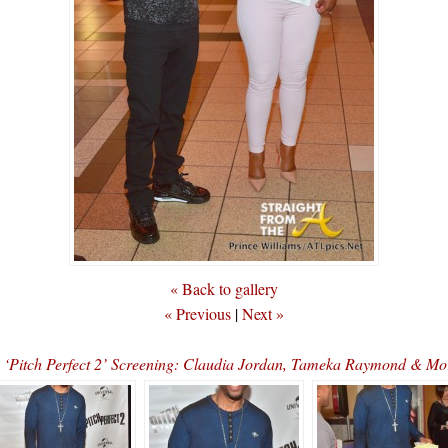
« Back to gallery
« Previous
|
Next »
s ‘Pitch Perfect 2’ Screening: Claudia Jordan, Tameka Raymond &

To do:
Reproduce the material word for word, minus the images.

Solution to the problem:
« Back to gallery
« Previous
|
Next »
s ‘Pitch Perfect 2’ Screening: Claudia Jordan, Tameka Raymond &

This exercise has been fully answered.